Je ne te demanderai qu’une chose : continue à remplir ce carnet.

Il est pour toi, et pour que tes mots vivent.

Merci.

Jakab.

Et son cœur sombra, car elle se trouvait devant le mot d’adieu de Jakab Kátai.

Une nuée de souvenirs l’enveloppa d’une douceur triste et froide, virevoltèrent autour d’elle avec une pluie de détails auxquels elle n’avait prêté aucune importance alors. Il était le seul à lui avoir dit qu’elle était belle. À lui avoir dit qu’elle comptait. Lorsqu’un oiseau les avait regardés de sa petite tête dodelinante, alors qu’ils étaient assis sur un banc. Ils avaient souri. Le calme de la forêt enneigée. Lorsqu’ils s’étaient amusés à déchiffrer les mots inscrits sur les carrés de mosaïque en attendant le métro. Lorsqu’ils avaient entremêlé leurs lignes, lorsqu’ils lisaient. La soupe de petits pois qu’il lui avait préparée un soir à Répáshuta. Le train, le paysage blanc qui défilait à travers la vitre. Quarantine. Elle avait été dans son cœur. Lorsqu’ils avaient chuchoté les paroles de Psyclon Nine dans le silence absolu. Lorsqu’ils avaient cru, l’espace d’un instant, changer les règles du monde.

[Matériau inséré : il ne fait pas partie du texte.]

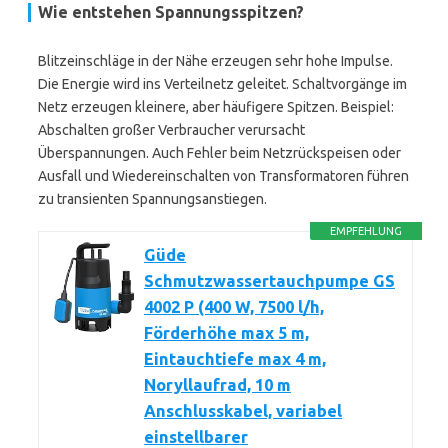
Wie entstehen Spannungsspitzen?
Blitzeinschläge in der Nähe erzeugen sehr hohe Impulse.
Die Energie wird ins Verteilnetz geleitet. Schaltvorgänge im
Netz erzeugen kleinere, aber häufigere Spitzen. Beispiel:
Abschalten großer Verbraucher verursacht
Überspannungen. Auch Fehler beim Netzrückspeisen oder
Ausfall und Wiedereinschalten von Transformatoren führen
zu transienten Spannungsanstiegen.
EMPFEHLUNG
Güde
Schmutzwassertauchpumpe GS
4002 P (400 W, 7500 l/h,
Förderhöhe max 5 m,
Eintauchtiefe max 4 m,
Noryllaufrad, 10 m
Anschlusskabel, variabel
einstellbarer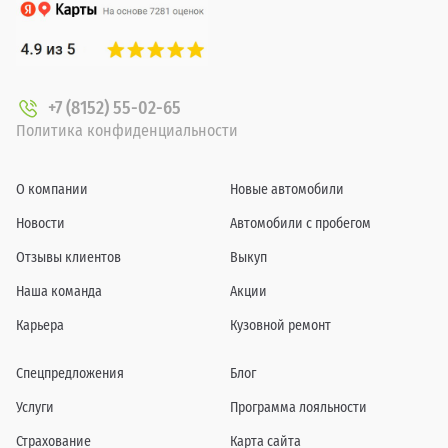
+7 (8152) 55-02-65
Политика конфиденциальности
О компании
Новые автомобили
Новости
Автомобили с пробегом
Отзывы клиентов
Выкуп
Наша команда
Акции
Карьера
Кузовной ремонт
Спецпредложения
Блог
Услуги
Программа лояльности
Страхование
Карта сайта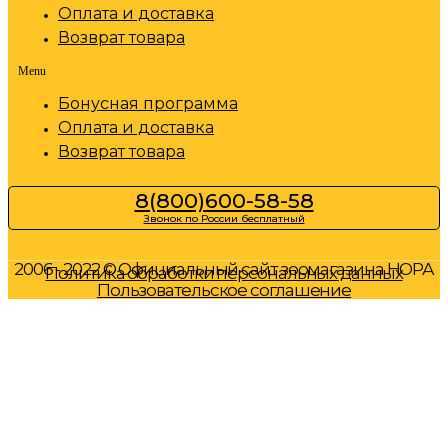
Оплата и доставка
Возврат товара
Menu
Бонусная программа
Оплата и доставка
Возврат товара
8(800)600-58-58
Звонок по России бесплатный
2006 - 2022 © Официальный сайт зоомагазина НОРА
Политика обработки персональных данных
Пользовательское соглашение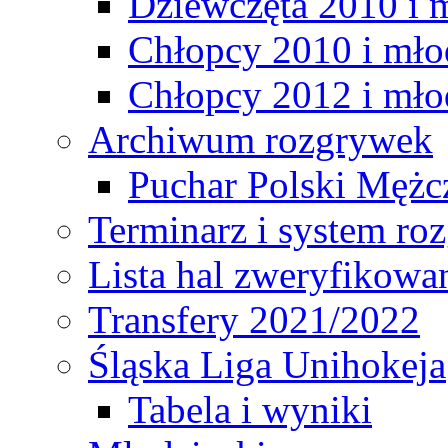
Dziewczęta 2010 i 
Chłopcy 2010 i mło
Chłopcy 2012 i mło
Archiwum rozgrywek
Puchar Polski Mężc
Terminarz i system r
Lista hal zweryfikowa
Transfery 2021/2022
Śląska Liga Unihokeja
Tabela i wyniki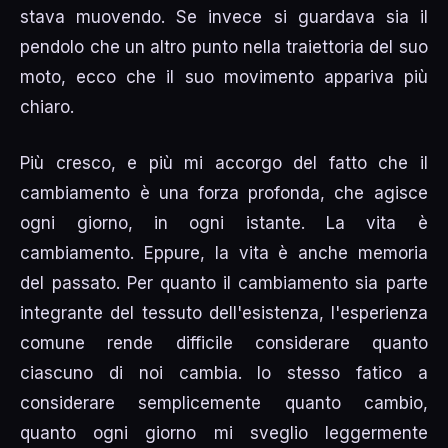
stava muovendo. Se invece si guardava sia il
pendolo che un altro punto nella traiettoria del suo
moto, ecco che il suo movimento appariva più
chiaro.
Più cresco, e più mi accorgo del fatto che il
cambiamento è una forza profonda, che agisce
ogni giorno, in ogni istante. La vita è
cambiamento. Eppure, la vita è anche memoria
del passato. Per quanto il cambiamento sia parte
integrante del tessuto dell'esistenza, l'esperienza
comune rende difficile considerare quanto
ciascuno di noi cambia. Io stesso fatico a
considerare semplicemente quanto cambio,
quanto ogni giorno mi sveglio leggermente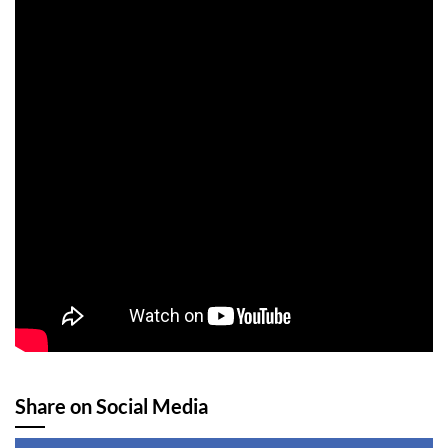
Share on Social Media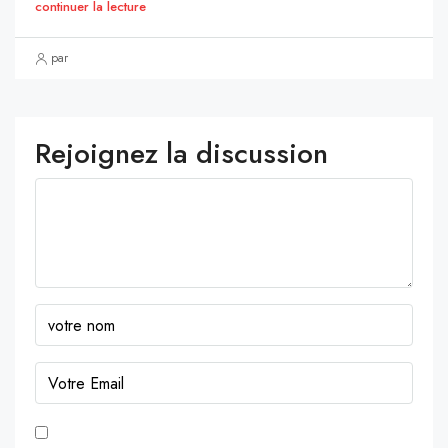
continuer la lecture
par
Rejoignez la discussion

Elle avait cru chérir chaque seconde ; seulement maintenant se rendait-elle compte qu’elle aurait dû les chérir davantage. Elle aurait voulu lui dire qu’il lui avait sauvé la vie. Elle espérait simplement qu’il l’avait su.

Entre eux deux, il n’était pas celui qui aurait dû partir. Il lui avait toujours dit qu’elle était forte, plus forte que lui. Ce qu’elle avait toujours considéré comme un mensonge, comme une absurdité. Jamais elle n’aurait pensé qu’il partirait avant elle. Elle ne l’avait jamais conçu.